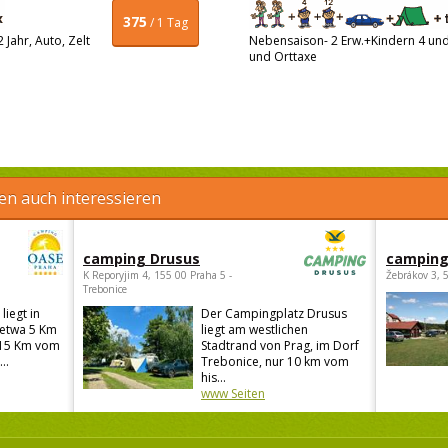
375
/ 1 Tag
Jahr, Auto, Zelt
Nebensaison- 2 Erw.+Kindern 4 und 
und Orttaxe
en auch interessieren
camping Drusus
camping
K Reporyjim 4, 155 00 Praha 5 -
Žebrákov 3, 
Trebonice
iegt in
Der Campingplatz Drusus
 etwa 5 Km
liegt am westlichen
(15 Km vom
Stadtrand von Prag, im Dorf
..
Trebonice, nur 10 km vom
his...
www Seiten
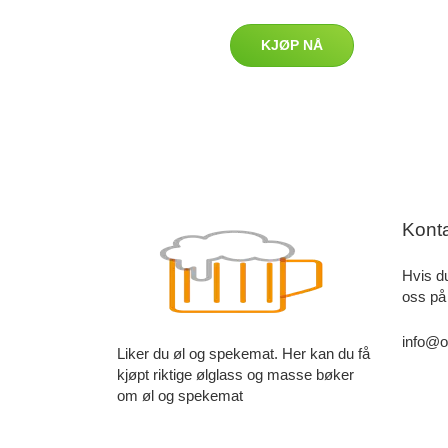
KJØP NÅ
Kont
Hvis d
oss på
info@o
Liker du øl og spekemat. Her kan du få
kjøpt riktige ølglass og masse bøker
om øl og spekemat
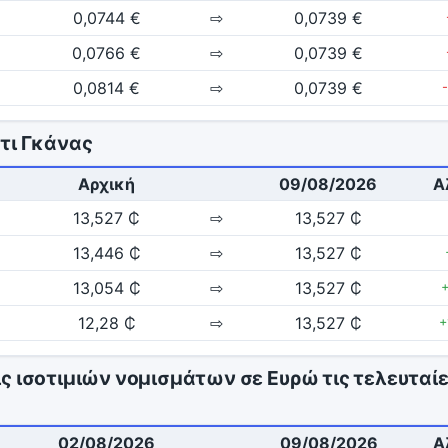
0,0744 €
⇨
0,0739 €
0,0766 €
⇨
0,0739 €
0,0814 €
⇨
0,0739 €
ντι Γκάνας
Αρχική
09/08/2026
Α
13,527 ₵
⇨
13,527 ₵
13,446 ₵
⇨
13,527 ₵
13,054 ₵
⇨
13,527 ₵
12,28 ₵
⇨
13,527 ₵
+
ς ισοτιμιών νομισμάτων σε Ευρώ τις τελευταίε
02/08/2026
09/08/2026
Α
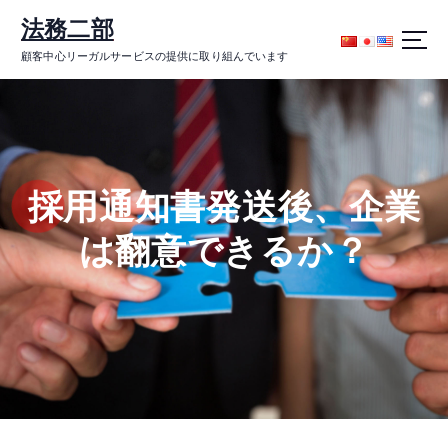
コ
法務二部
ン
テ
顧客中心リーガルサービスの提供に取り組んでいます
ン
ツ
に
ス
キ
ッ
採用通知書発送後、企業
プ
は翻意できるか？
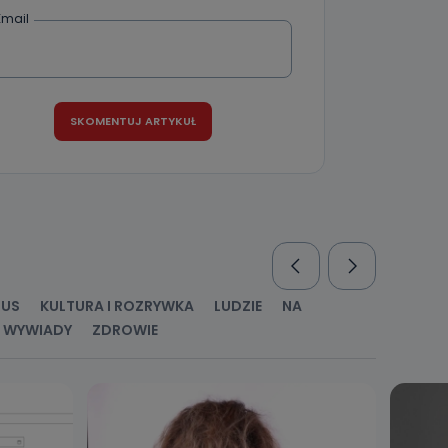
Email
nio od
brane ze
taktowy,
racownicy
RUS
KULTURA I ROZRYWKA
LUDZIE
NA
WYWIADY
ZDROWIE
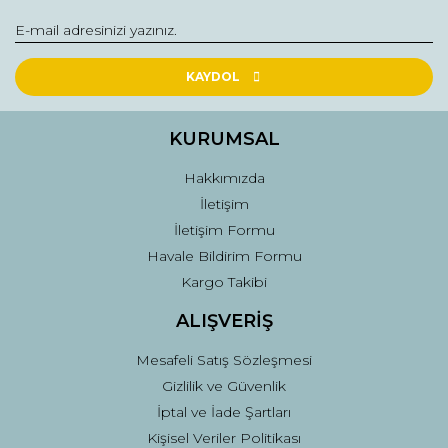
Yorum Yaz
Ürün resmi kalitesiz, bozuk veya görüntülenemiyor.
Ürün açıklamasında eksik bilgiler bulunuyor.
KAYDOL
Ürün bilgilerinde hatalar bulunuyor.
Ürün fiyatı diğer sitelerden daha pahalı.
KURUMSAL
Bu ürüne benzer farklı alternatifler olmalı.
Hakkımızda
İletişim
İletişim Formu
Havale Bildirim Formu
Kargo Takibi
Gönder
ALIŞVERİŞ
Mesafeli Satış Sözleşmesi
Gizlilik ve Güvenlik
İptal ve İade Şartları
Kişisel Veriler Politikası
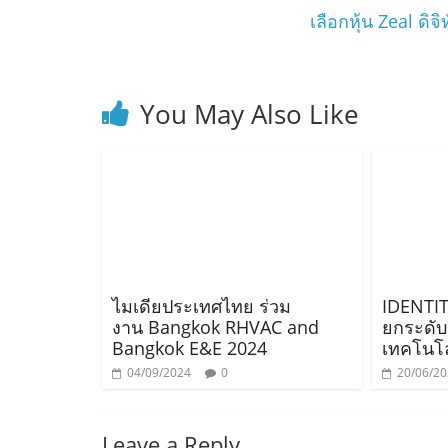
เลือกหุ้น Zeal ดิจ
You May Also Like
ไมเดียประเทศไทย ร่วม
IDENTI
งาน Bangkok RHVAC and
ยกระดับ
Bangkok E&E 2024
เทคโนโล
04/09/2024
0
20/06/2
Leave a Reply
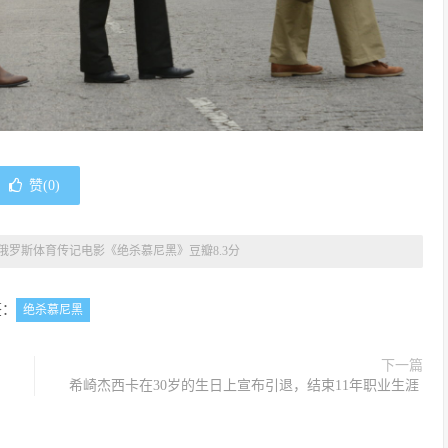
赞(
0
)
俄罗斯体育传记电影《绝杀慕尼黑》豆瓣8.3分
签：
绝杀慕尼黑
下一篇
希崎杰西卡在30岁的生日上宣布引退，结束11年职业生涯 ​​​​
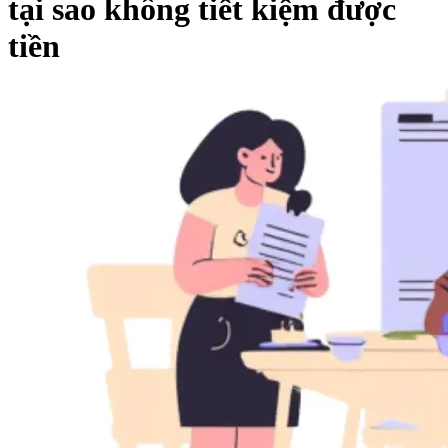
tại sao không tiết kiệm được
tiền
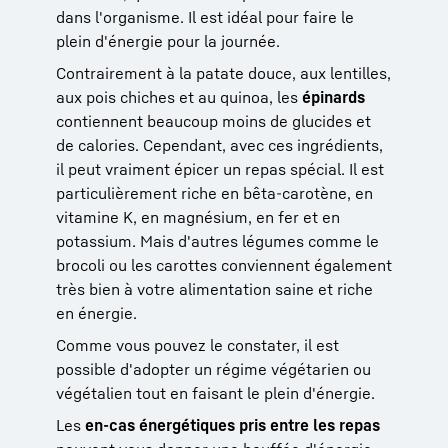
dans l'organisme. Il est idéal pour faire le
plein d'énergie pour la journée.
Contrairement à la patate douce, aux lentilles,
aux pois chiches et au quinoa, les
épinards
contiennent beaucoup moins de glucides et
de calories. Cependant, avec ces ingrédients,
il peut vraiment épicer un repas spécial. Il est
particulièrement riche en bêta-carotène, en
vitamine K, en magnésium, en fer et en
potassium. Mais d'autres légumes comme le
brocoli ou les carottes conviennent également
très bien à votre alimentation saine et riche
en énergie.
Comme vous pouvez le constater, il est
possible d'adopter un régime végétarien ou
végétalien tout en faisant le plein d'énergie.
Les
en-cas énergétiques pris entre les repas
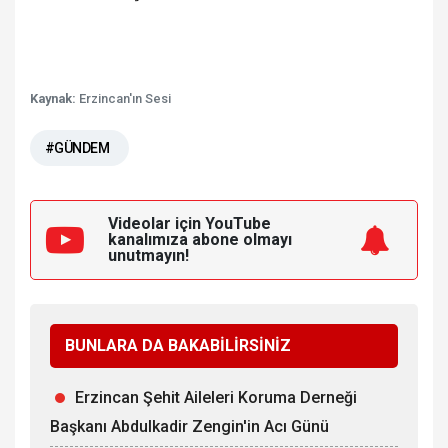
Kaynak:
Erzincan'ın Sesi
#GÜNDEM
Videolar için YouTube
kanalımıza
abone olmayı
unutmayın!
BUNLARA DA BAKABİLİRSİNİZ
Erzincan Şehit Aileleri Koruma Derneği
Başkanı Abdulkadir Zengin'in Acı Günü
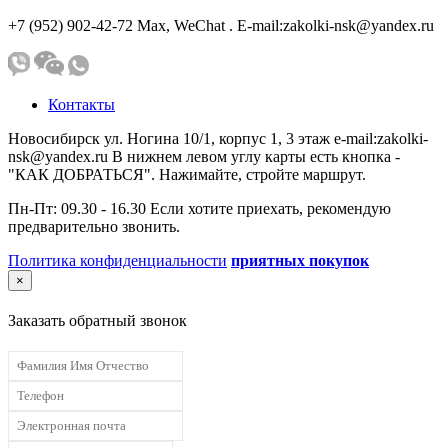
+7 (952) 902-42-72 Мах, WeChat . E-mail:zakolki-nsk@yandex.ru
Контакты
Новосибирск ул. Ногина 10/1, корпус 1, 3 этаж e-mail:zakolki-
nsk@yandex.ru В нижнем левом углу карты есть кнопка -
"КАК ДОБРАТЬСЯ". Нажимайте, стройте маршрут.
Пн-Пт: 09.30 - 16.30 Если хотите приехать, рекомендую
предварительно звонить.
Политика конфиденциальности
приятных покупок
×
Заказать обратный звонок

+--

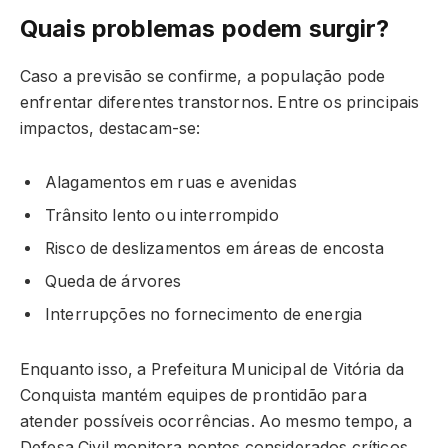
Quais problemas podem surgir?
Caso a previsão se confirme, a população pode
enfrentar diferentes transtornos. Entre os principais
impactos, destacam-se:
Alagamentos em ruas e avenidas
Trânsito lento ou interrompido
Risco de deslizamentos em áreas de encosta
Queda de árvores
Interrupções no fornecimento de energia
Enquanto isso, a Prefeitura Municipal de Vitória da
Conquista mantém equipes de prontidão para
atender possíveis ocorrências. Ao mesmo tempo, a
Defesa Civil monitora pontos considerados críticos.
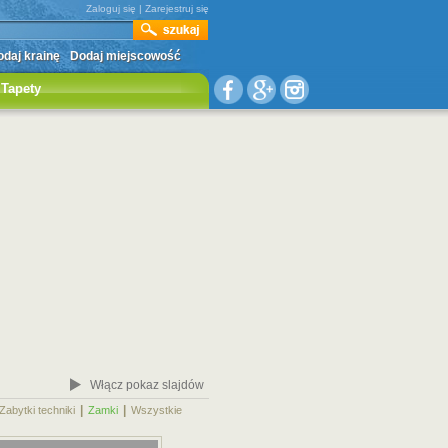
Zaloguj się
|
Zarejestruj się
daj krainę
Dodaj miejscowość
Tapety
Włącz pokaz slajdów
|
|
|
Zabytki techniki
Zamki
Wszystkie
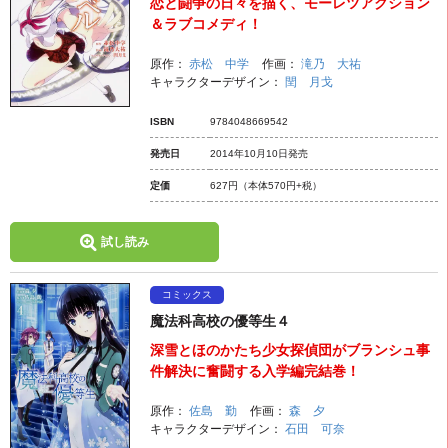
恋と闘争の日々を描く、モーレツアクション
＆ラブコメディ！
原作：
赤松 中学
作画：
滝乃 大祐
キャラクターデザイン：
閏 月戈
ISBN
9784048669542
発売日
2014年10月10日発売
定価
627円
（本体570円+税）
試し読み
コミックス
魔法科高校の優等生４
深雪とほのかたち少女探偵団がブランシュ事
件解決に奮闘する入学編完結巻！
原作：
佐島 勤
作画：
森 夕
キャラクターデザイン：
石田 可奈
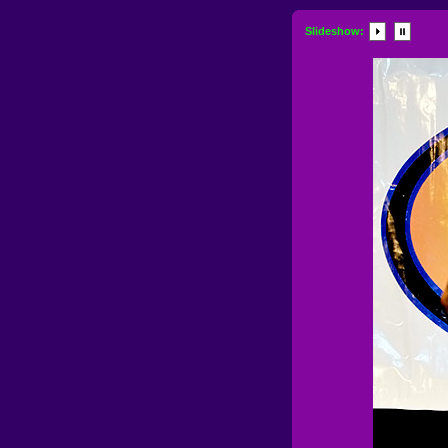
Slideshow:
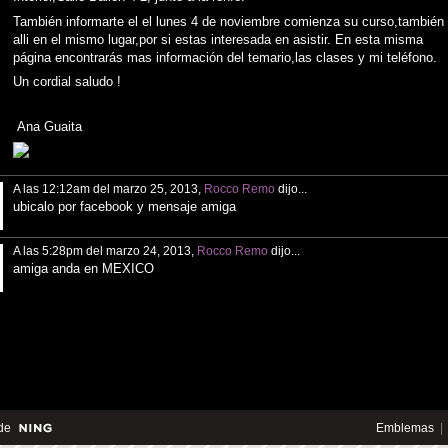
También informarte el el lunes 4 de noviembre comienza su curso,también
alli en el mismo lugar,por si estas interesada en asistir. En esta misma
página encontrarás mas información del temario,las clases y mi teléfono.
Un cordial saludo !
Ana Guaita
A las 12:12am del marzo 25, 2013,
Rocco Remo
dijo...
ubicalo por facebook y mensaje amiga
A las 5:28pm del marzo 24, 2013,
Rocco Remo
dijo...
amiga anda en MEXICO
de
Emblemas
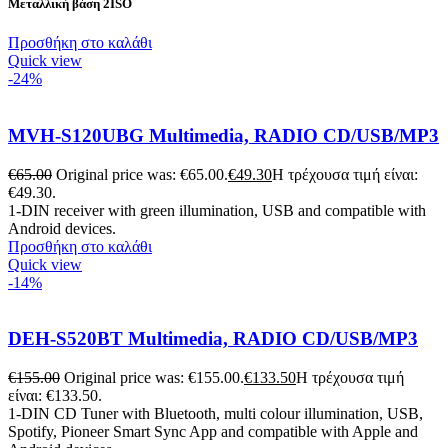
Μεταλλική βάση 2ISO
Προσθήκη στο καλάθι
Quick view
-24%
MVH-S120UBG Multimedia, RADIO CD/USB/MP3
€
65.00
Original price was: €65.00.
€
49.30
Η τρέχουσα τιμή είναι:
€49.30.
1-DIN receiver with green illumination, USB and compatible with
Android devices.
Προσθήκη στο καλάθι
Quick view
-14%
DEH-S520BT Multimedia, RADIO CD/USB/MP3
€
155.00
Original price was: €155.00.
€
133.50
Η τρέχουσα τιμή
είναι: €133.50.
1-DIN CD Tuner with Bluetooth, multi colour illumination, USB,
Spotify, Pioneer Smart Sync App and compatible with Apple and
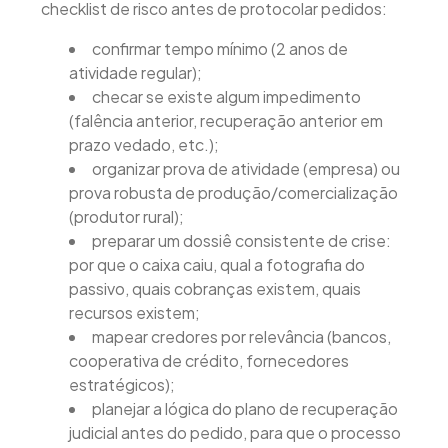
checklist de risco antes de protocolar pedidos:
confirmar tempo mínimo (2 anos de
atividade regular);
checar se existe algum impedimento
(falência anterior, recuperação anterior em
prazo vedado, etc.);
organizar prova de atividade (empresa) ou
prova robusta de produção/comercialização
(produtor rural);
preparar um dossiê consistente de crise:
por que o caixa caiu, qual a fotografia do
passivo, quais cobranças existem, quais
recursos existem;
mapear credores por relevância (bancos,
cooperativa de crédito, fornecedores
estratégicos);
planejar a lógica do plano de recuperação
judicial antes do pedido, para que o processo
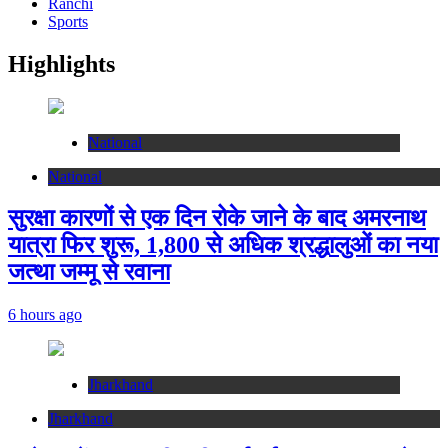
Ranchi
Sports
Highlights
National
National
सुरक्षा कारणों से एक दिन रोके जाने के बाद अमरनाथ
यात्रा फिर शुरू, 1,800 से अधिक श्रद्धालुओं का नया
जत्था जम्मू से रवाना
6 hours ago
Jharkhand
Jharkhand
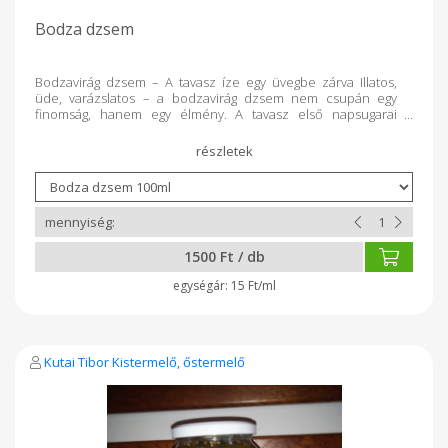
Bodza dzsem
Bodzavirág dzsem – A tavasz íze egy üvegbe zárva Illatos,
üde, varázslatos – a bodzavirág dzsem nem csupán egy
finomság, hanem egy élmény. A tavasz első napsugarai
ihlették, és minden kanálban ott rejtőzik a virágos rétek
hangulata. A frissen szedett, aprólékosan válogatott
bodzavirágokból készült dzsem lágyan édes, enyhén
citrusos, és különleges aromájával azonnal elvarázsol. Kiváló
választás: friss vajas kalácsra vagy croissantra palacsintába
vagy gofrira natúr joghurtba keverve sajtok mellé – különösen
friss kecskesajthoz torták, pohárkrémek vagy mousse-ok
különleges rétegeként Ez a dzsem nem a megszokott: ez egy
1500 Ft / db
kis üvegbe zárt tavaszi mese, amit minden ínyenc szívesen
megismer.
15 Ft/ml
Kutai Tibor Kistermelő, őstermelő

+--

▶ **Aim of the task**
For each line above that contains the word "existem", give the line as it is written.

▶ **Solution to this problem**
passivo, quais cobranças existem, quais
recursos existem;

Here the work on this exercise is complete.